The term environmental health has been around for awhile. In the World Health Organization (WHO)‘s words, “environmental health addresses all the physical, chemical, and biological factors external to a person, and all the related factors impacting behaviours. It encompasses the assessment and control of those environmental factors that can potentially affect health. It is targeted towards preventing disease and creating health-supportive environments. This definition excludes behaviour not related to environment, as well as behaviour related to the social and cultural environment, and genetics.”
Paul Locke et al., in their chapter in Law in Public Health Practice (Oxford 2003), introduce readers to WHO’s broad definition of EH and then “draws a road map” for U.S. lawyers interested in using existing legal tools to protect environmental health. These include the “broad and heterogeneous” federal laws enforced by the EPA associated with environmental protection, including the Clean Air Act (CAA), Clean Water Act (CWA), Safe Drinking Water Act (SDWA), CERCLA, RCRA, FIFRA, and TSCA. These media-specific environmental statutes contrast with the other major source of federal environmental health law – public health laws like the Public Health Services Act (PHSA); the Food, Drug, and Cosmetic Act (FDCA); and the Occupational Safety and Health Act (OSHA). In the authors’ opinion, “Congress has created [in the PHSA] an organic statute for public health and its environmental components” that has led to the creation of the Centers for Disease Control (CDC) and the National Institutes of Health (NIH), which have provided the
basis for systematic investigations of the environmental impacts on human health.

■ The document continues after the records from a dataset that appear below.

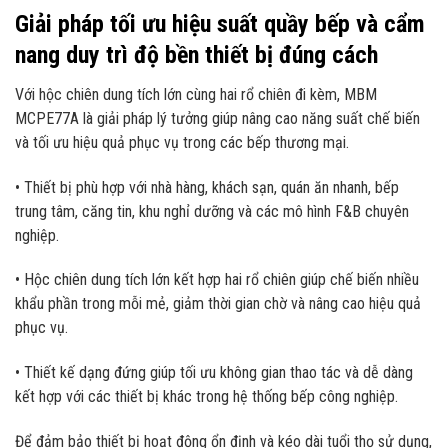
Giải pháp tối ưu hiệu suất quầy bếp và cẩm
nang duy trì độ bền thiết bị đúng cách
Với hộc chiên dung tích lớn cùng hai rổ chiên đi kèm, MBM
MCPE77A là giải pháp lý tưởng giúp nâng cao năng suất chế biến
và tối ưu hiệu quả phục vụ trong các bếp thương mại.
• Thiết bị phù hợp với nhà hàng, khách sạn, quán ăn nhanh, bếp
trung tâm, căng tin, khu nghỉ dưỡng và các mô hình F&B chuyên
nghiệp.
• Hộc chiên dung tích lớn kết hợp hai rổ chiên giúp chế biến nhiều
khẩu phần trong mỗi mẻ, giảm thời gian chờ và nâng cao hiệu quả
phục vụ.
• Thiết kế dạng đứng giúp tối ưu không gian thao tác và dễ dàng
kết hợp với các thiết bị khác trong hệ thống bếp công nghiệp.
Để đảm bảo thiết bị hoạt động ổn định và kéo dài tuổi thọ sử dụng,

Of notable interest is the work of the National Center for Environmental Health (NCEH), a CDC program and the National Institute for Environmental Health Sciences (NIEHS), an NIH body.
And this is only at the level of federal environmental law. As Locke and his colleagues observe, “[t]he federal-state relationship is complicated and delicate.” The good news of “cooperative federalism” in environmental health law is that “many legal tools are available in the both federal and state arenas to improve environmental health. The bad news is that the optimum use of such tools is rarely obvious.”